Locate the line containing "Gyakori Hibák és Megoldások" in the entries below, then retype it and every later line exactly, leaving out pictures.

----

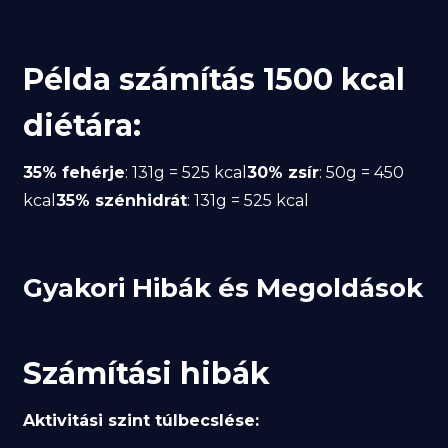
Példa számítás 1500 kcal
diétára:
35% fehérje
: 131g = 525 kcal
30% zsír
: 50g = 450
kcal
35% szénhidrát
: 131g = 525 kcal
Gyakori Hibák és Megoldások
Számítási hibák
Aktivitási szint túlbecslése:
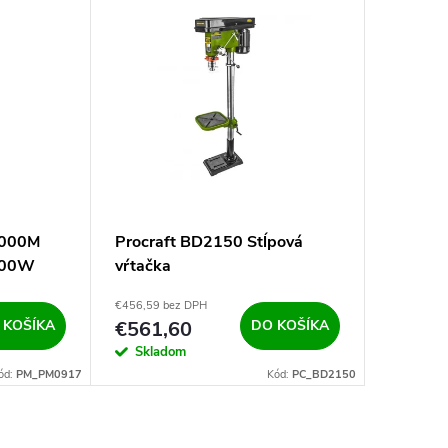
1000M
Procraft BD2150 Stĺpová
1200W
vŕtačka
€456,59 bez DPH
 KOŠÍKA
€561,60
DO KOŠÍKA
Skladom
ód:
PM_PM0917
Kód:
PC_BD2150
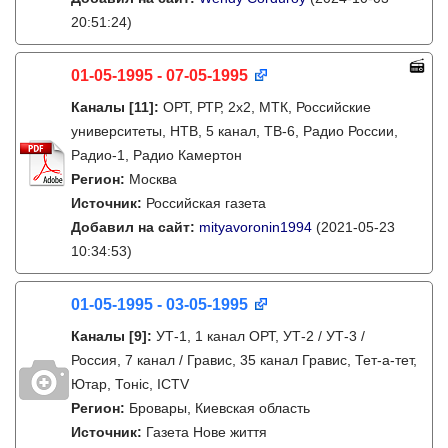
20:51:24)
01-05-1995 - 07-05-1995
Каналы
[11]
:
ОРТ, РТР, 2х2, МТК, Российские
университеты, НТВ, 5 канал, ТВ-6, Радио России,
Радио-1, Радио Камертон
Регион:
Москва
Источник:
Российская газета
Добавил на сайт:
mityavoronin1994
(2021-05-23
10:34:53)
01-05-1995 - 03-05-1995
Каналы
[9]
:
УТ-1, 1 канал ОРТ, УТ-2 / УТ-3 /
Россия, 7 канал / Гравис, 35 канал Гравис, Тет-а-тет,
Ютар, Тонiс, ICTV
Регион:
Бровары, Киевская область
Источник:
Газета Нове життя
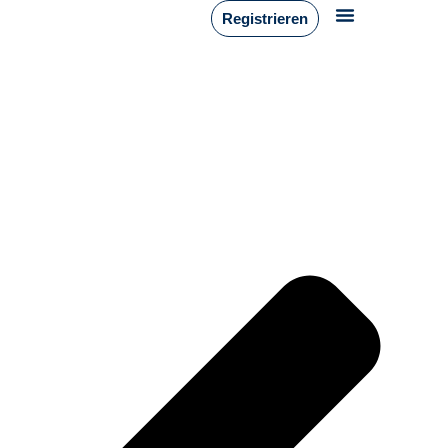
Registrieren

----

(RESULT FOR THIS TASK):
Gyakori Hibák és Megoldások
Számítási hibák
Aktivitási szint túlbecslése:
1000M
Procraft BD2150 Stĺpová
1200W
vŕtačka
€456,59 bez DPH
 KOŠÍKA
€561,60
DO KOŠÍKA
Skladom
ód:
PM_PM0917
Kód:
PC_BD2150
20:51:24)
01-05-1995 - 07-05-1995
Каналы
[11]
:
ОРТ, РТР, 2х2, МТК, Российские
университеты, НТВ, 5 канал, ТВ-6, Радио России,
Радио-1, Радио Камертон
Регион:
Москва
Источник:
Российская газета
Добавил на сайт:
mityavoronin1994
(2021-05-23
10:34:53)
01-05-1995 - 03-05-1995
Каналы
[9]
:
УТ-1, 1 канал ОРТ, УТ-2 / УТ-3 /
Россия, 7 канал / Гравис, 35 канал Гравис, Тет-а-тет,
Ютар, Тонiс, ICTV
Регион:
Бровары, Киевская область
Источник:
Газета Нове життя
Registrieren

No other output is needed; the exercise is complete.